◆ **What you have to do**
Each record below should be returned exactly, with its pictures left out.

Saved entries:
-------
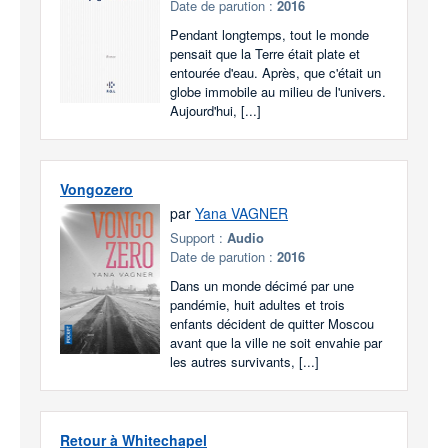
Date de parution :
2016
Pendant longtemps, tout le monde
pensait que la Terre était plate et
entourée d'eau. Après, que c'était un
globe immobile au milieu de l'univers.
Aujourd'hui, [...]
Vongozero
par
Yana VAGNER
Support :
Audio
Date de parution :
2016
Dans un monde décimé par une
pandémie, huit adultes et trois
enfants décident de quitter Moscou
avant que la ville ne soit envahie par
les autres survivants, [...]
Retour à Whitechapel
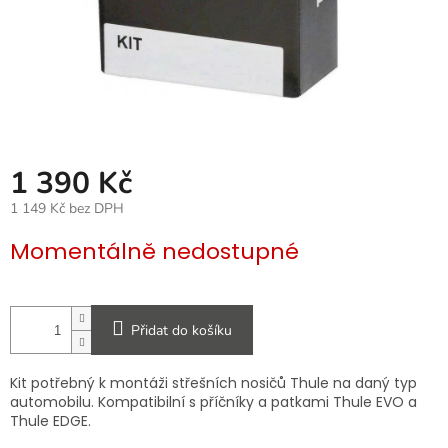
1 390 Kč
1 149 Kč bez DPH
Měrná
Momentálně nedostupné
cena:
Přidat do košíku
Kit potřebný k montáži střešních nosičů Thule na daný typ
automobilu. Kompatibilní s příčníky a patkami Thule EVO a
Thule EDGE.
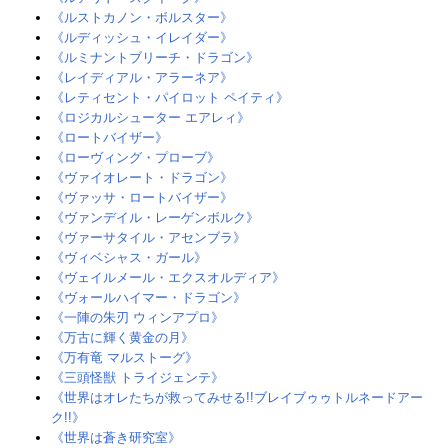
《ルストカノン・ボルスター》
《ルディッシュ・イレイダー》‎
《ルミナントブリーチ・ドラゴン》
《レイディアル・アラーネア》
《レティセント・パイロット ペイティ》
《ロジカルシューター エアレィ》
《ロートバイザー》‎
《ローヴィング・プローブ》
《ヴァイオレート・ドラゴン》
《ヴァッサ・ロートバイザー》‎
《ヴァンデイル・レーゲンボルク》
《ヴァーサタイル・アセンブラ》
《ヴィベシャス・ガール》
《ヴェイルメール・エクスオルディア》
《ヴォールハイマー・ドラゴン》‎
《一陣の朱刃 ウィンアプロ》
《万古に輝く黄金の月》
《万有竜 マルストーグ》‎
《三頭怪獣 トライジェンテ》‎
《世界はオレたちが救ってみせる!!ブレイブゥゥトルネードアー
ク!!》
《世界は蒼き研究室》‎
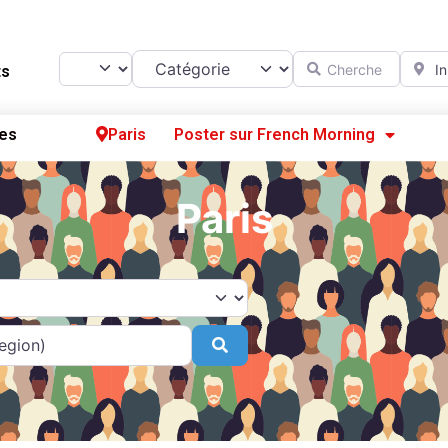
Catégorie
Chercher
A prox
Select search type
ts
es
Paris
Poster sur French Morning
Se
Paris
S’
Po
Search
-------
◆ **Finished task**
Date de parution :
2016
Pendant longtemps, tout le monde
pensait que la Terre était plate et
entourée d'eau. Après, que c'était un
globe immobile au milieu de l'univers.
Aujourd'hui, [...]
Vongozero
par
Yana VAGNER
Support :
Audio
Date de parution :
2016
Dans un monde décimé par une
pandémie, huit adultes et trois
enfants décident de quitter Moscou
avant que la ville ne soit envahie par
les autres survivants, [...]
Retour à Whitechapel
1 390 Kč
1 149 Kč bez DPH
Měrná
Momentálně nedostupné
cena:
Přidat do košíku
Kit potřebný k montáži střešních nosičů Thule na daný typ
automobilu. Kompatibilní s příčníky a patkami Thule EVO a
Thule EDGE.
《ルストカノン・ボルスター》
《ルディッシュ・イレイダー》‎
《ルミナントブリーチ・ドラゴン》
《レイディアル・アラーネア》
《レティセント・パイロット ペイティ》
《ロジカルシューター エアレィ》
《ロートバイザー》‎
《ローヴィング・プローブ》
《ヴァイオレート・ドラゴン》
《ヴァッサ・ロートバイザー》‎
《ヴァンデイル・レーゲンボルク》
《ヴァーサタイル・アセンブラ》
《ヴィベシャス・ガール》
《ヴェイルメール・エクスオルディア》
《ヴォールハイマー・ドラゴン》‎
《一陣の朱刃 ウィンアプロ》
《万古に輝く黄金の月》
《万有竜 マルストーグ》‎
《三頭怪獣 トライジェンテ》‎
《世界はオレたちが救ってみせる!!ブレイブゥゥトルネードアー
ク!!》
《世界は蒼き研究室》‎
Catégorie
Chercher
A prox
Select search type
ts
es
Paris
Poster sur French Morning
Se
Paris
S’
Po
Search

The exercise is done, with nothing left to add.